CGI and datafiles.

Simple CGI executables need only some data handed over to them via the methods of POST or GET and all results are returned via the standard output channel (back into the webserver for further processing). But slighlty more complex CGI's need to have some memory. To be able to retrieve or reconstruct a previous state. Like a page-counter. So the bigger CGI programs need to be able to access files on disk. That's the subject of this topic.

Case 1: See if we can access files.

The first program is about being able to open a file. And if the file does not exist, report it to the user. We will use the by now familiar method of converting the webbrowser screen to a VT-100 terminal. Here's the source of the first program (called 'rooster' which is a dutch word):

MODULE rooster;

IMPORT ASCII, InOut, TextIO, cgi;

PROCEDURE Init;

VAR	  File 		: TextIO.File;
	  ch		: CHAR;

BEGIN
   TextIO.OpenInput (File, "data.test");
   IF  NOT TextIO.Done ()  THEN
      InOut.WriteString ("Cannot open file. Aborting.");
      InOut.WriteLn;
      HALT
   ELSE
      REPEAT
         TextIO.GetChar (File, ch);
	 InOut.Write (ch)
      UNTIL TextIO.EOF (File) = TRUE;
      InOut.WriteBf
   END;
   TextIO.Close (File)
END Init;

BEGIN
   cgi.InformServer (cgi.Text);
   Init;
END rooster.
   
It's a simple program and it compiles (with the 9905m compiler to which I have converted completely). As you can see: only qualified imports. Some more typing efforts, but the program gets another look. Perhaps the C++ guru's will have less problems reading this kind of source...

The output of rooster

Below is a copy of the screen of the Mocka IDE for compiling the module and to see what it does. Remember: we are still in a dry run. The CGI executable is running in console mode, without any attachments to a webbrowser or -server. As I told before: I converted to Mocka 9905m, which was modified by Dr Maurer.

jan@beryllium:~/modula/cgi$ mocka
Mocka 9905m
>> i rooster
>> p rooster
.. Compiling Program Module rooster I/0002 II/0002
.. Linking rooster
>> rooster
Content-type:text/plain

Hi there,

This is the content of the file 'data.test'.

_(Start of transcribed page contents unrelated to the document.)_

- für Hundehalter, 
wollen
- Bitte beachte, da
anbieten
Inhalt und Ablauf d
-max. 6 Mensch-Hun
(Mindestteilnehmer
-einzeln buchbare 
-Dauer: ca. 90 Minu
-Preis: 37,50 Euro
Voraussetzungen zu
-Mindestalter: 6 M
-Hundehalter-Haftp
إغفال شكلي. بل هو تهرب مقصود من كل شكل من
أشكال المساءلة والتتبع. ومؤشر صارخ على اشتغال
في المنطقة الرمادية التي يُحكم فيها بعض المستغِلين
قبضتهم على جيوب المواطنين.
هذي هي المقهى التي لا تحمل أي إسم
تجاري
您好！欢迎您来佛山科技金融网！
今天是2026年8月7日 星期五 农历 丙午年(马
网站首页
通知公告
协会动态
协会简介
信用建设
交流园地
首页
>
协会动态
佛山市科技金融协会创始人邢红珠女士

See if we get to see it or not....
>> mv data.test Data.test
>> rooster
Content-type:text/plain

Cannot open file. Aborting.
>> q
jan@beryllium:~/modula/cgi$
   
A short file and a short outcome. But it works, on the command line. Now see if we can get it to work via the webserver. And it does! It's cool and cruel to see these silly magic words on the VT-100 screen. It took some effort and research to get things done, but now it works.

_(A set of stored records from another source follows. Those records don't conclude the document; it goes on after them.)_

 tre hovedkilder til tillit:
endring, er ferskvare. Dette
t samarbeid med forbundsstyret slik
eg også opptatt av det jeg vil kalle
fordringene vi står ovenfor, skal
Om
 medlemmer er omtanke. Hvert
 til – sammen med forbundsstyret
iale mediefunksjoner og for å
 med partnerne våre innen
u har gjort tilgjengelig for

The tricks needed to get the thing working:

  1. Make sure you are user 'root'
  2. Find out where your cgi-bin is located
  3. Copy the executable to that directory
  4. Put the datafile there as well
  5. Make sure you have an entry in an HTML file
  6. Cross your fingers and run it!
On this Debian 3.1 system, the cgi-bin was not quite close to my DocumentRoot... I found the location of the /cgi-bin by examining the file /etc/apache2/sites-available/default. Here is part of that file:
        ScriptAlias /cgi-bin/ /usr/lib/cgi-bin/
	<Directory "/usr/lib/cgi-bin">
	        AllowOverride None
		Options ExecCGI -MultiViews +SymLinksIfOwnerMatch
		Order allow,deny
		Allow from all
	</Directory>
   
Look for the line containing the words 'ScriptAlias /cgi-bin/ /usr/lib/cgi-bin/' or something similar. In my case, the CGI executables need to be in '/usr/lib/cgi-bin'. The rest was easy. Copy the files, make sure they have the right privileges and start the file as usual.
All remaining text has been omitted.